See you on down the road …

* * * * * * * * * * 

[1] Rosalie Edith Davis, Hanover County, Virginia Court Records 1733-1735: Deeds, Wills and Inventories (1979), court records at 13-14, deeds of lease and release from Richard and Phebe Winn to John Winn.

[2] Amelia County Deed Book 2: 82-83, 15 Nov 1744 deed of lease and release from Stith Hardaway to Richard Winn of Hanover County, 388A in fork below Little Nottoway River and Lazaritta Creek adjacent Epes line.
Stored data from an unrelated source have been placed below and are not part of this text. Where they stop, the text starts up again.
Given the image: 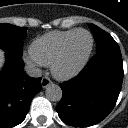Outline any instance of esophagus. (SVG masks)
<instances>
[{
	"label": "esophagus",
	"mask_w": 128,
	"mask_h": 128,
	"mask_svg": "<svg viewBox=\"0 0 128 128\" xmlns=\"http://www.w3.org/2000/svg\"><path fill=\"white\" fill-rule=\"evenodd\" d=\"M50 84H52V81L48 77H43L42 78L41 85H42L43 88H46Z\"/></svg>",
	"instance_id": "1"
}]
</instances>
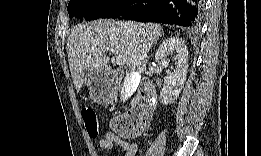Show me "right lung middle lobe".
<instances>
[{
	"mask_svg": "<svg viewBox=\"0 0 261 156\" xmlns=\"http://www.w3.org/2000/svg\"><path fill=\"white\" fill-rule=\"evenodd\" d=\"M118 0H70L68 13L70 18L94 20L102 17Z\"/></svg>",
	"mask_w": 261,
	"mask_h": 156,
	"instance_id": "dd1d6c3e",
	"label": "right lung middle lobe"
}]
</instances>
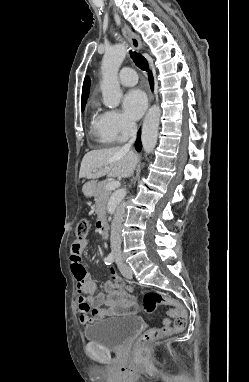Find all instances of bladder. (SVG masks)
<instances>
[{
  "label": "bladder",
  "mask_w": 249,
  "mask_h": 382,
  "mask_svg": "<svg viewBox=\"0 0 249 382\" xmlns=\"http://www.w3.org/2000/svg\"><path fill=\"white\" fill-rule=\"evenodd\" d=\"M142 325L135 315L114 316L93 322L84 328L87 341L98 344L105 350L118 351Z\"/></svg>",
  "instance_id": "31cf9c89"
}]
</instances>
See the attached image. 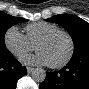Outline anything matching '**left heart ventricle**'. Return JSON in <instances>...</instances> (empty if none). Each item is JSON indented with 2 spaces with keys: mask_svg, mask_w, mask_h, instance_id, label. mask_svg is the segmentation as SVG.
I'll return each instance as SVG.
<instances>
[{
  "mask_svg": "<svg viewBox=\"0 0 89 89\" xmlns=\"http://www.w3.org/2000/svg\"><path fill=\"white\" fill-rule=\"evenodd\" d=\"M38 51L46 55L49 63L61 62L69 52V41L64 35H57L51 40L39 45Z\"/></svg>",
  "mask_w": 89,
  "mask_h": 89,
  "instance_id": "b2bd125f",
  "label": "left heart ventricle"
}]
</instances>
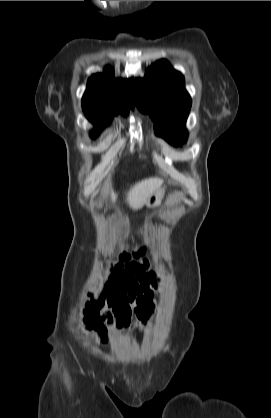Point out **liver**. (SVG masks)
<instances>
[{
  "label": "liver",
  "instance_id": "obj_1",
  "mask_svg": "<svg viewBox=\"0 0 271 418\" xmlns=\"http://www.w3.org/2000/svg\"><path fill=\"white\" fill-rule=\"evenodd\" d=\"M162 180L148 178L136 183L127 193V202L133 210L140 209L147 200L161 187ZM116 194L112 191L111 199L116 201Z\"/></svg>",
  "mask_w": 271,
  "mask_h": 418
}]
</instances>
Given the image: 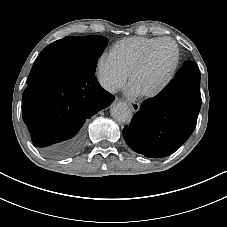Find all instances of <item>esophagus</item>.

[3] Family History Library Film 1,902,616, Amelia County tax list for 1746: Richard Winn “list,” 2 slaves, 2 tithes (so the enslaved persons were the only tithables); Amelia county tax list for 1748, Richard Wyns “Quarter,” the rest unreadable; 1749 tax list, Richard Winn’s list, John Wilkes, Harry, and Flowrey(?), 3 tithes (so there is presumably the overseer, John Wilkes, and 2 enslaved persons); 1750, Richard Winn’s list (adjacent Philip Pledger on the tax list), tithables Harry, Florey, Jenny, 3 tithes (enslaved persons only); 1751 tax list for John Winn, 5 tithes, listed with Joseph Wilks, Harry, Flora and Jean. The fact that the same enslaved persons appeared on Richard Winn’s list in 1750 and with John Winn’s in 1751 is powerful evidence that John Winn was a son of Richard.

[4] Id.

[5] See note 2.

[6] John Frederick Dorman, Caroline County, Virginia Order Book 1740-1746, Part Three, 1744 – 1746, (Washington, D.C.: 1973), abstract of Order Book 1744-46: 577, 14 Mar 1745/46, Richard Winn acknowledged his deed to his son Benjamin Winn.
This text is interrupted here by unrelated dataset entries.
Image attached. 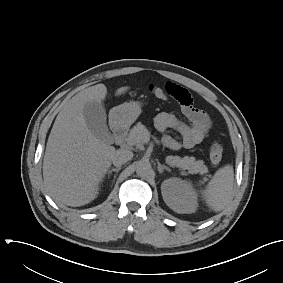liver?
<instances>
[{
	"mask_svg": "<svg viewBox=\"0 0 283 283\" xmlns=\"http://www.w3.org/2000/svg\"><path fill=\"white\" fill-rule=\"evenodd\" d=\"M128 89L121 87L116 95ZM106 95V86L97 84L65 101L48 137L43 159L44 183L49 194L65 205L79 207L93 201L111 166L115 147L93 135L83 115L86 103H101Z\"/></svg>",
	"mask_w": 283,
	"mask_h": 283,
	"instance_id": "liver-1",
	"label": "liver"
}]
</instances>
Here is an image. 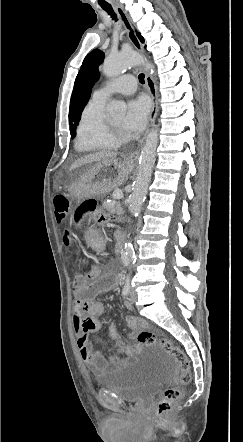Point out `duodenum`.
Wrapping results in <instances>:
<instances>
[{"label":"duodenum","mask_w":243,"mask_h":442,"mask_svg":"<svg viewBox=\"0 0 243 442\" xmlns=\"http://www.w3.org/2000/svg\"><path fill=\"white\" fill-rule=\"evenodd\" d=\"M121 238H122V233L120 231H118L117 232V240H118V242L121 240ZM119 250H120V248H119V245L117 244L116 251L119 252Z\"/></svg>","instance_id":"410a0bca"}]
</instances>
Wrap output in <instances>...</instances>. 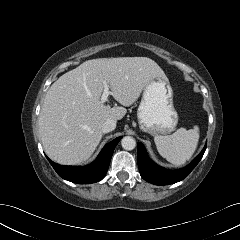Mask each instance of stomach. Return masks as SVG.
Wrapping results in <instances>:
<instances>
[{
  "label": "stomach",
  "instance_id": "1",
  "mask_svg": "<svg viewBox=\"0 0 240 240\" xmlns=\"http://www.w3.org/2000/svg\"><path fill=\"white\" fill-rule=\"evenodd\" d=\"M137 117L139 128L150 135L174 131L178 114L173 104V90L167 78L156 77L146 84Z\"/></svg>",
  "mask_w": 240,
  "mask_h": 240
}]
</instances>
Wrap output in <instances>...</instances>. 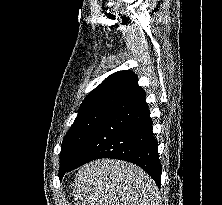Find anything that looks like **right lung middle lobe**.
<instances>
[{"label": "right lung middle lobe", "mask_w": 222, "mask_h": 205, "mask_svg": "<svg viewBox=\"0 0 222 205\" xmlns=\"http://www.w3.org/2000/svg\"><path fill=\"white\" fill-rule=\"evenodd\" d=\"M107 112V110L93 111L80 114L76 117L61 145L59 170L60 177L70 166L88 135L104 118Z\"/></svg>", "instance_id": "1"}]
</instances>
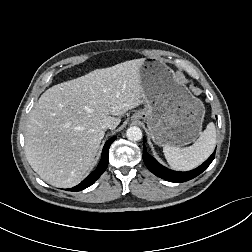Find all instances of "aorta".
I'll return each mask as SVG.
<instances>
[{"mask_svg": "<svg viewBox=\"0 0 252 252\" xmlns=\"http://www.w3.org/2000/svg\"><path fill=\"white\" fill-rule=\"evenodd\" d=\"M126 136L130 141H140L142 139V131L139 127L132 126L127 129Z\"/></svg>", "mask_w": 252, "mask_h": 252, "instance_id": "1", "label": "aorta"}]
</instances>
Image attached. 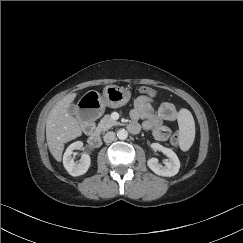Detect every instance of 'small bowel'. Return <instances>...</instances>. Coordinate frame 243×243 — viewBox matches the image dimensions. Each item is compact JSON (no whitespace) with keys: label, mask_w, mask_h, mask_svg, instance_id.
<instances>
[{"label":"small bowel","mask_w":243,"mask_h":243,"mask_svg":"<svg viewBox=\"0 0 243 243\" xmlns=\"http://www.w3.org/2000/svg\"><path fill=\"white\" fill-rule=\"evenodd\" d=\"M178 116L177 109L170 102H162L158 107L154 105V99L140 95L134 103V109L131 112L132 123L129 130L132 133L139 131V123L145 130L153 133L154 137L159 141L169 139L171 132L163 125L164 121H176Z\"/></svg>","instance_id":"1"}]
</instances>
[7] John Frederick Dorman, Caroline County, Virginia Order Book 1732-1740, Part Two, 1734/35-1737 (Washington, D.C.: 1966), abstract of Order Book 1732-40 at 300, 13 Jun 1735, Minor Winn was a defendant in a lawsuit (which means he resided in the county); at 316, John Martin and wife Rachel acknolwedged deeds of lease and release to Richard Winn, 14 Nov 1735 (Richard need not have been living there).
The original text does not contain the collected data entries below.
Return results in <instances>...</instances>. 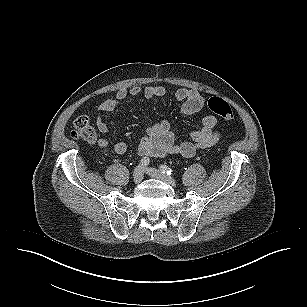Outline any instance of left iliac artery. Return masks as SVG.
I'll list each match as a JSON object with an SVG mask.
<instances>
[{"instance_id":"1","label":"left iliac artery","mask_w":307,"mask_h":307,"mask_svg":"<svg viewBox=\"0 0 307 307\" xmlns=\"http://www.w3.org/2000/svg\"><path fill=\"white\" fill-rule=\"evenodd\" d=\"M160 170L162 171V173L167 174V175H172V174H173L172 169L169 168V167L166 166V165H161V166H160Z\"/></svg>"}]
</instances>
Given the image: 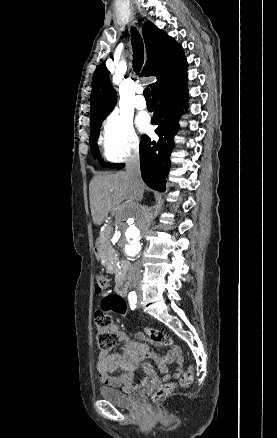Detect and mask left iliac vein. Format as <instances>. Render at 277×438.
Returning a JSON list of instances; mask_svg holds the SVG:
<instances>
[{
    "label": "left iliac vein",
    "mask_w": 277,
    "mask_h": 438,
    "mask_svg": "<svg viewBox=\"0 0 277 438\" xmlns=\"http://www.w3.org/2000/svg\"><path fill=\"white\" fill-rule=\"evenodd\" d=\"M137 308H140V300H138Z\"/></svg>",
    "instance_id": "left-iliac-vein-1"
}]
</instances>
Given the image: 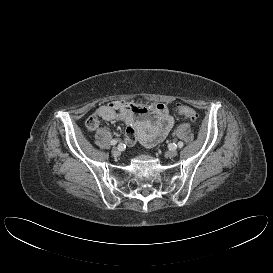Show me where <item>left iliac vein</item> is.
Returning a JSON list of instances; mask_svg holds the SVG:
<instances>
[{
    "instance_id": "obj_1",
    "label": "left iliac vein",
    "mask_w": 273,
    "mask_h": 273,
    "mask_svg": "<svg viewBox=\"0 0 273 273\" xmlns=\"http://www.w3.org/2000/svg\"><path fill=\"white\" fill-rule=\"evenodd\" d=\"M177 154H178L177 150L173 149V150L168 151V152L166 153V156H167L168 158H173V157H175Z\"/></svg>"
}]
</instances>
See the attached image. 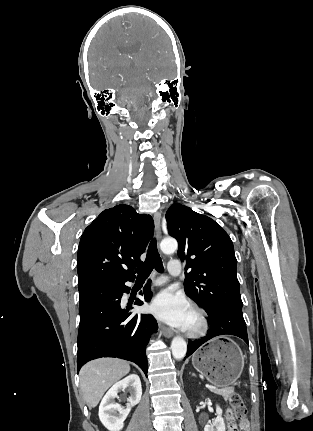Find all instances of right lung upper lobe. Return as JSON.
I'll return each mask as SVG.
<instances>
[{"instance_id":"obj_1","label":"right lung upper lobe","mask_w":313,"mask_h":431,"mask_svg":"<svg viewBox=\"0 0 313 431\" xmlns=\"http://www.w3.org/2000/svg\"><path fill=\"white\" fill-rule=\"evenodd\" d=\"M154 232L150 215L129 205L104 210L84 231L78 247V287L135 278L133 269Z\"/></svg>"}]
</instances>
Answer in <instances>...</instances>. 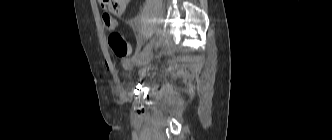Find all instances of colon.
<instances>
[{
    "label": "colon",
    "mask_w": 332,
    "mask_h": 140,
    "mask_svg": "<svg viewBox=\"0 0 332 140\" xmlns=\"http://www.w3.org/2000/svg\"><path fill=\"white\" fill-rule=\"evenodd\" d=\"M100 4L112 13L125 11L129 0H99ZM103 28L112 31L109 36V45L113 53L118 57H125L130 53V47L121 34L115 32L117 27L116 19L109 13L102 15Z\"/></svg>",
    "instance_id": "colon-1"
}]
</instances>
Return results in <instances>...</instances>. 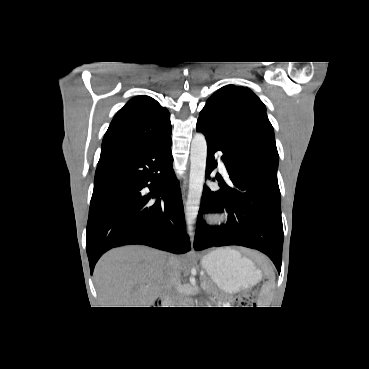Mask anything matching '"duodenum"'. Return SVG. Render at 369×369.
Instances as JSON below:
<instances>
[{
  "mask_svg": "<svg viewBox=\"0 0 369 369\" xmlns=\"http://www.w3.org/2000/svg\"><path fill=\"white\" fill-rule=\"evenodd\" d=\"M165 301H169V296H164Z\"/></svg>",
  "mask_w": 369,
  "mask_h": 369,
  "instance_id": "1",
  "label": "duodenum"
}]
</instances>
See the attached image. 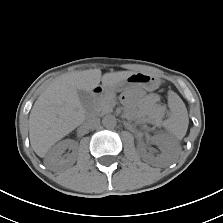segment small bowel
Segmentation results:
<instances>
[{
	"label": "small bowel",
	"mask_w": 223,
	"mask_h": 223,
	"mask_svg": "<svg viewBox=\"0 0 223 223\" xmlns=\"http://www.w3.org/2000/svg\"><path fill=\"white\" fill-rule=\"evenodd\" d=\"M145 104L150 108L152 118L157 120L162 109L158 102V98L154 95H148L145 97Z\"/></svg>",
	"instance_id": "c3829d8e"
}]
</instances>
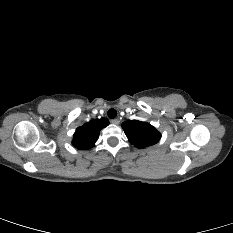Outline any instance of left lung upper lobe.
Returning a JSON list of instances; mask_svg holds the SVG:
<instances>
[{
    "mask_svg": "<svg viewBox=\"0 0 233 233\" xmlns=\"http://www.w3.org/2000/svg\"><path fill=\"white\" fill-rule=\"evenodd\" d=\"M122 128L129 142L138 148L156 144L161 134L149 123L138 120H128L122 123Z\"/></svg>",
    "mask_w": 233,
    "mask_h": 233,
    "instance_id": "left-lung-upper-lobe-1",
    "label": "left lung upper lobe"
}]
</instances>
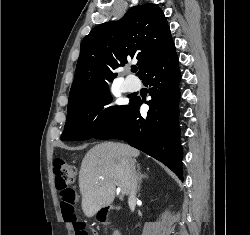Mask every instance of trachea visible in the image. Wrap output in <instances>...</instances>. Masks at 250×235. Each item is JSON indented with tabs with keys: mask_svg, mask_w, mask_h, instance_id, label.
<instances>
[{
	"mask_svg": "<svg viewBox=\"0 0 250 235\" xmlns=\"http://www.w3.org/2000/svg\"><path fill=\"white\" fill-rule=\"evenodd\" d=\"M137 70H138L137 67H132V68H131V71H132V72H137Z\"/></svg>",
	"mask_w": 250,
	"mask_h": 235,
	"instance_id": "obj_1",
	"label": "trachea"
}]
</instances>
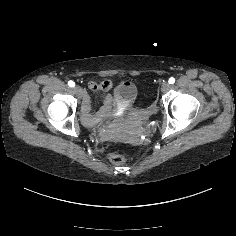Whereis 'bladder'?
Here are the masks:
<instances>
[{
    "instance_id": "obj_1",
    "label": "bladder",
    "mask_w": 236,
    "mask_h": 236,
    "mask_svg": "<svg viewBox=\"0 0 236 236\" xmlns=\"http://www.w3.org/2000/svg\"><path fill=\"white\" fill-rule=\"evenodd\" d=\"M115 96L127 103L137 97V85L135 82L120 80L114 88Z\"/></svg>"
}]
</instances>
[8] John Frederick Dorman, Caroline County, Virginia Order Book 1746-1754, Part One, 1746/47-1748 (Washington, D.C.: 1968), abstract of Order Book 1746-54: 123, entry of 9 Dec 1748, will of Richard Winn presented by Benjamin Winn, executor, proved by Richard Mauldin who swore he saw Robert Durrett witness the will. Bond by Benjamin Winn, Richard Mauldin was his security. Based solely on the Amelia County tax lists, 1748 might be a bit too early: Richard of Hanover may have still been alive in 1750, when he was taxed in Amelia County. Had the Amelia County tax assessor known that Richard had died, the tithables would have been designated as Richard Winn’s estate.

[9] See note 6.

[10] Rosalie Edith Davis, Hanover County, Virginia Court Records 1733-1735: Deeds, Wills and Inventories (1979), abstract of court record of 6 Aug 1734 at pp. 148-49, agreement between Joseph Wilkes of New Kent and Richard Winn of Hanover.

[11] See note 3.

[12] See notes 2 and 9.

[13] Vestry Book of Petsworth Parish, Glouchester County, Virginia 1677 – 1793, transcribed by C. G. Chamberlayne, Richmond, VA, 1933, entry of 18 Oct 1719: Mary, daughter of Joseph Pledger, was baptized.

[14] See, e.g., Amelia County Deed Book 2: 183, deed dated 18 Jul 1745 from John Ellis to Philip Pledger, for love and affection for Philip who married his daughter Nanny Ellis adjacent Irby. Recall that John Ellis was the father of Sarah Ellis Winn, the unfortunate wife of Samuel Winn the Scoundrel.

[15] Mary Marshall Brewer, York County, Virginia Land Records 1694 – 1713 (Lewes, Delaware: Colonial Roots, 2006), abstract of York Co. Deeds and Bonds 2: 282.

3 thoughts on “Virginia Winns Part 5: Richard and Phoebe Winn of Hanover County”

  1. I think your use of Occam’s razor and your reading of the 1734 agreement between Joseph Wilks and Richard Winn is exactly right, Robin: Joseph was Richard’s father-in-law, was up in years, and the agreement secures care and a place for Joseph in his final years. As you say, this reading is strengthened by what we then find in Amelia tax records. Or I should say, what you have found, since I’ve done far too little research in these records, and have long benefited from your generosity in sharing what you’ve discovered through careful combing.